Predicting Safety Misbehaviours in Autonomous Driving Systems using Uncertainty Quantification
Ruben Grewal, Paolo Tonella, Andrea Stocco
TL;DR
The paper tackles the challenge of predicting safety misbehaviours in end-to-end lane-keeping autonomous driving systems by leveraging uncertainty quantification (UQ). It empirically compares Monte Carlo Dropout and Deep Ensembles, showing that Deep Ensembles deliver higher detection accuracy (F$_3$ up to $0.94$) with manageable latency, while MC-Dropout remains competitive in resource-constrained settings.
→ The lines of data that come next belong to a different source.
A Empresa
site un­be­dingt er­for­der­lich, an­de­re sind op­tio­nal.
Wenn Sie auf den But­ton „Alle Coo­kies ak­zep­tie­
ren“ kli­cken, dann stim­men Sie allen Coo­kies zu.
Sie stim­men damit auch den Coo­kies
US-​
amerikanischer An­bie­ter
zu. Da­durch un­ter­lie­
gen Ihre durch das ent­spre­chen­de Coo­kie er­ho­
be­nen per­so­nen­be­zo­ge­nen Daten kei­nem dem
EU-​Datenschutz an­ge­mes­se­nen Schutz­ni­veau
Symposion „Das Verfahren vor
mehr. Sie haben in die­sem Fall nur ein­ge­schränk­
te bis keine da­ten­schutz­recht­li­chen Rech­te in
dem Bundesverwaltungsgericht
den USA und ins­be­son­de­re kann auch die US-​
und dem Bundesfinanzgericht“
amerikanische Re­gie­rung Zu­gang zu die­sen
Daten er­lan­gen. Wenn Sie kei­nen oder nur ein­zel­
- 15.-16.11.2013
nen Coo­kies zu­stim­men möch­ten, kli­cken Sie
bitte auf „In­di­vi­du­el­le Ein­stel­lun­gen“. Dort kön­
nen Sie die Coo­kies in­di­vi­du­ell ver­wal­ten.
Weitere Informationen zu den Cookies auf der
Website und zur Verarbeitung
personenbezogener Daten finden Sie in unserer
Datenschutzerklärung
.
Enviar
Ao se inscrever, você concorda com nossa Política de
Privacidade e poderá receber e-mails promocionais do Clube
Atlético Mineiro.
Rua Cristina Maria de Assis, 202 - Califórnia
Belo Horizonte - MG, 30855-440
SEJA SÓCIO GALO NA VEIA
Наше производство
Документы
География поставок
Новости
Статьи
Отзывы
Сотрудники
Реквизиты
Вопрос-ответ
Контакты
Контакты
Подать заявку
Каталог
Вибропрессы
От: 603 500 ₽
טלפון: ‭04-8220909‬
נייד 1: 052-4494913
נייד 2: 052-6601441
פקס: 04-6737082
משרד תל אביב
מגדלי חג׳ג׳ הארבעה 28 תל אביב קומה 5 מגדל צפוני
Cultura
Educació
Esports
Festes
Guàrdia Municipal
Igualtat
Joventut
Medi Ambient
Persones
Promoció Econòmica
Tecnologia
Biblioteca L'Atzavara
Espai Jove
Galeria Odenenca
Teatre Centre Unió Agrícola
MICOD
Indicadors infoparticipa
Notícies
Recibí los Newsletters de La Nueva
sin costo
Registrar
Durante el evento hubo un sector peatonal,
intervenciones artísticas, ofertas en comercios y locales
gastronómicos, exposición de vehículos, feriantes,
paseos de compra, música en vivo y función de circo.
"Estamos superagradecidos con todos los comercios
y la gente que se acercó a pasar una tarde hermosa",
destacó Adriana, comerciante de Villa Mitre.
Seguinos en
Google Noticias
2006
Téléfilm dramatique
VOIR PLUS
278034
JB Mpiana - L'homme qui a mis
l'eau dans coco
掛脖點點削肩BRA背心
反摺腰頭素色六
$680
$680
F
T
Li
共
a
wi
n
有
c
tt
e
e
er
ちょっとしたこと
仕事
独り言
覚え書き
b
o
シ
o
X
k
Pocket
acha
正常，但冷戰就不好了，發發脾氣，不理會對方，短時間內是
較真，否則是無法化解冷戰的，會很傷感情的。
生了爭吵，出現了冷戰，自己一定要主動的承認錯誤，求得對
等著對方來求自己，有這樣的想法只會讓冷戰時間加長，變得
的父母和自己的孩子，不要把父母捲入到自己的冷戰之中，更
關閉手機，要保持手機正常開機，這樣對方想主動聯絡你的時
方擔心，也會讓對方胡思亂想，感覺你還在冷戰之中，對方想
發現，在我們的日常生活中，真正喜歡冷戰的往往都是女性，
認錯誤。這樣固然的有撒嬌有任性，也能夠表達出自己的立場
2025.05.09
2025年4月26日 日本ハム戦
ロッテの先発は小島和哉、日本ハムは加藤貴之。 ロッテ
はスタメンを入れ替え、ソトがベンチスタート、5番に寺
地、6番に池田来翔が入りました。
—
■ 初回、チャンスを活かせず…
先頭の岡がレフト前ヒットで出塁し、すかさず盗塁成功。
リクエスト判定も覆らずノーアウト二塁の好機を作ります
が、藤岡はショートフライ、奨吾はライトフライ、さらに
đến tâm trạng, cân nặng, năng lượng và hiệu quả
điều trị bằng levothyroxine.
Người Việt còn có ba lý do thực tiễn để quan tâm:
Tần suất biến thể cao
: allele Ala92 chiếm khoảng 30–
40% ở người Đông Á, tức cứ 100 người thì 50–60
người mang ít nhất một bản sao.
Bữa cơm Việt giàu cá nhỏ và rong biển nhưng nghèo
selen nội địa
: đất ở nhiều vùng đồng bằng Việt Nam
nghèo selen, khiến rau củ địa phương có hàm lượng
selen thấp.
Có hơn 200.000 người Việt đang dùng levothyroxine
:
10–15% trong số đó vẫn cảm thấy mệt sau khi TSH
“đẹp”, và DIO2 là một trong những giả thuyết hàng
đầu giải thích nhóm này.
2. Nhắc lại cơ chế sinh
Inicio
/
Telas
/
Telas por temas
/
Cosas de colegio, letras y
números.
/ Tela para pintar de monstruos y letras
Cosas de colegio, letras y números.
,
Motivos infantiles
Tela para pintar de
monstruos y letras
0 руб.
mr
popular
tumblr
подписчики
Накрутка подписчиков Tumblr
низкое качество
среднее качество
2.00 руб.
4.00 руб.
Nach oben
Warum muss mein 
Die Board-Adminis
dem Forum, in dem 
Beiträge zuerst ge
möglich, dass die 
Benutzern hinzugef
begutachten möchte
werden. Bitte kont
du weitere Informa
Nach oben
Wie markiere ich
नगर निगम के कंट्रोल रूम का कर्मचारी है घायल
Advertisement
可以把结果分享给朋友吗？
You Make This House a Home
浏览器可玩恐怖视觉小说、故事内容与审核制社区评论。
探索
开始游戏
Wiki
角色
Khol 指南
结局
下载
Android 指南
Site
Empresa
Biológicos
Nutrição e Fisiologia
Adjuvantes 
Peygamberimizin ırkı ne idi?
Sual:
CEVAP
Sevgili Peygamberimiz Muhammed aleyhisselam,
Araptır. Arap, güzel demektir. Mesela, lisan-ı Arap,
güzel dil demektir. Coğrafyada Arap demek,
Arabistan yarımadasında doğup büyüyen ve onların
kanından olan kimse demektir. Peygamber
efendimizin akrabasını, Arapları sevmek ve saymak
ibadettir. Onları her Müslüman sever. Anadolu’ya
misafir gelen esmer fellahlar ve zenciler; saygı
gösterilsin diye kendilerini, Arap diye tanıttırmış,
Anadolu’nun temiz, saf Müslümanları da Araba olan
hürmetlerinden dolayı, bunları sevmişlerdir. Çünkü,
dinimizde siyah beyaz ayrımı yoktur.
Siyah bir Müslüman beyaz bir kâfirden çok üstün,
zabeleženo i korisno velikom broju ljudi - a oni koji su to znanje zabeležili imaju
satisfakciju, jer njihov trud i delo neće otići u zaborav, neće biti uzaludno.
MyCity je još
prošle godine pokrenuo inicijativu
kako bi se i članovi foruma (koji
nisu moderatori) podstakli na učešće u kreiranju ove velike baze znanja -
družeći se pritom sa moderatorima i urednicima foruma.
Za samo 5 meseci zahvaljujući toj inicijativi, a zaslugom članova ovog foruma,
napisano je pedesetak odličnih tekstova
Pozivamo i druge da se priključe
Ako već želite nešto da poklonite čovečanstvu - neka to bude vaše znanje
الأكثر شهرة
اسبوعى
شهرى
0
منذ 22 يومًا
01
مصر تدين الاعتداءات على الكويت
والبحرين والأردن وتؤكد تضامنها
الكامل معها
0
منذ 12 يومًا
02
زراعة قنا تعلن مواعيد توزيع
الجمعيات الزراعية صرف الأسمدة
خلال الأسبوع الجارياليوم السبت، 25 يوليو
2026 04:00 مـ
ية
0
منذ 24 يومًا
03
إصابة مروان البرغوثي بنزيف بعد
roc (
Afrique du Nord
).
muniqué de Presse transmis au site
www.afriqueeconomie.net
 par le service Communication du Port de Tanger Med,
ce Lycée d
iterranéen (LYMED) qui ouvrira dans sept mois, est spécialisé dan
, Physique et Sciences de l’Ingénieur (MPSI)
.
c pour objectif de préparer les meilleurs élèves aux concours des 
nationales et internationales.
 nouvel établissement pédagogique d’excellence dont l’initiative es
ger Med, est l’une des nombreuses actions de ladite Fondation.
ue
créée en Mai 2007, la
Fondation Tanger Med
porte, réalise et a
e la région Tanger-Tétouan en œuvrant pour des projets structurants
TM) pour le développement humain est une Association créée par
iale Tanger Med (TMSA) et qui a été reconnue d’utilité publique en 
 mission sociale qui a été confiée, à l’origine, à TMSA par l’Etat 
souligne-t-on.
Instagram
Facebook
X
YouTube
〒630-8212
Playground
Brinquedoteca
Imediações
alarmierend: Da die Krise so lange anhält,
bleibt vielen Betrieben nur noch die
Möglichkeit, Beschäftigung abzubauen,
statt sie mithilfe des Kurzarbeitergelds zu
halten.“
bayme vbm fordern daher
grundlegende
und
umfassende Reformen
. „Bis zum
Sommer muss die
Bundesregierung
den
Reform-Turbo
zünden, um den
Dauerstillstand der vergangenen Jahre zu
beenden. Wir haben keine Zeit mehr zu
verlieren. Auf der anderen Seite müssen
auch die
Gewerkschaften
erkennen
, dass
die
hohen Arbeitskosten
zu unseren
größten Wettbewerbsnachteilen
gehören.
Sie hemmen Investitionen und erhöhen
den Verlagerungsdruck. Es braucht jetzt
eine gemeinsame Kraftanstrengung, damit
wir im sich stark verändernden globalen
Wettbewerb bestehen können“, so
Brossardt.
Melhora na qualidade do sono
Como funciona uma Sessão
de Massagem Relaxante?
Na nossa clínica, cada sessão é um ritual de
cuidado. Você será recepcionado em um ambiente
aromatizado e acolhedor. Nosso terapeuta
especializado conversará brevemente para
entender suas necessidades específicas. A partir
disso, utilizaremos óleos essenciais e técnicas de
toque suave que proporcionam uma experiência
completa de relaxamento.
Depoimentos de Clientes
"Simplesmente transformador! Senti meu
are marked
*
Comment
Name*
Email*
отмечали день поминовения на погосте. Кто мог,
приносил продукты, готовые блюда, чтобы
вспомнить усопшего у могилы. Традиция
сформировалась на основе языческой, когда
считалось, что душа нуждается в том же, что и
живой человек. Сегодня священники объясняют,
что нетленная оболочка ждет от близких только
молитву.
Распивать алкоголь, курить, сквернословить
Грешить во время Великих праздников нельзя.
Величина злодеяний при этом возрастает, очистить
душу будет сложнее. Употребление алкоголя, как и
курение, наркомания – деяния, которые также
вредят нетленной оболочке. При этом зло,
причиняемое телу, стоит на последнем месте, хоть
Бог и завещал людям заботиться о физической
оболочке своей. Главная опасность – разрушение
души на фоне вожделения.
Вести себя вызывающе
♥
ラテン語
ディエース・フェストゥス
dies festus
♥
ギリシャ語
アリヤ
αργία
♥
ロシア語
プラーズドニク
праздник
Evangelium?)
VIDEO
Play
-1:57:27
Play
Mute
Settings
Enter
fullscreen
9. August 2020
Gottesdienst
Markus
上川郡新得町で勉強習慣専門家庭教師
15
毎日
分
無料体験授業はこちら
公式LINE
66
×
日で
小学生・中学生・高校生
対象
Across three benchmarks (OODextreme, OODmoderate, and Mutants) the UQ-based approach outperforms black-box SelfOracle and XAI-based ThirdEye in both effectiveness and efficiency, often predicting failures several seconds in advance with few or no false alarms. The study demonstrates that integrating uncertainty-based monitors into ADS testing can enable reliable, real-time fail-safe mechanisms and informs design choices for runtime safety supervision in deep neural network–driven autonomous vehicles.
Abstract
The automated real-time recognition of unexpected situations plays a crucial role in the safety of autonomous vehicles, especially in unsupported and unpredictable scenarios. This paper evaluates different Bayesian uncertainty quantification methods from the deep learning domain for the anticipatory testing of safety-critical misbehaviours during system-level simulation-based testing. Specifically, we compute uncertainty scores as the vehicle executes, following the intuition that high uncertainty scores are indicative of unsupported runtime conditions that can be used to distinguish safe from failure-inducing driving behaviors. In our study, we conducted an evaluation of the effectiveness and computational overhead associated with two Bayesian uncertainty quantification methods, namely MC- Dropout and Deep Ensembles, for misbehaviour avoidance. Overall, for three benchmarks from the Udacity simulator comprising both out-of-distribution and unsafe conditions introduced via mutation testing, both methods successfully detected a high number of out-of-bounds episodes providing early warnings several seconds in advance, outperforming two state-of-the-art misbehaviour prediction methods based on autoencoders and attention maps in terms of effectiveness and efficiency. Notably, Deep Ensembles detected most misbehaviours without any false alarms and did so even when employing a relatively small number of models, making them computationally feasible for real-time detection. Our findings suggest that incorporating uncertainty quantification methods is a viable approach for building fail-safe mechanisms in deep neural network-based autonomous vehicles.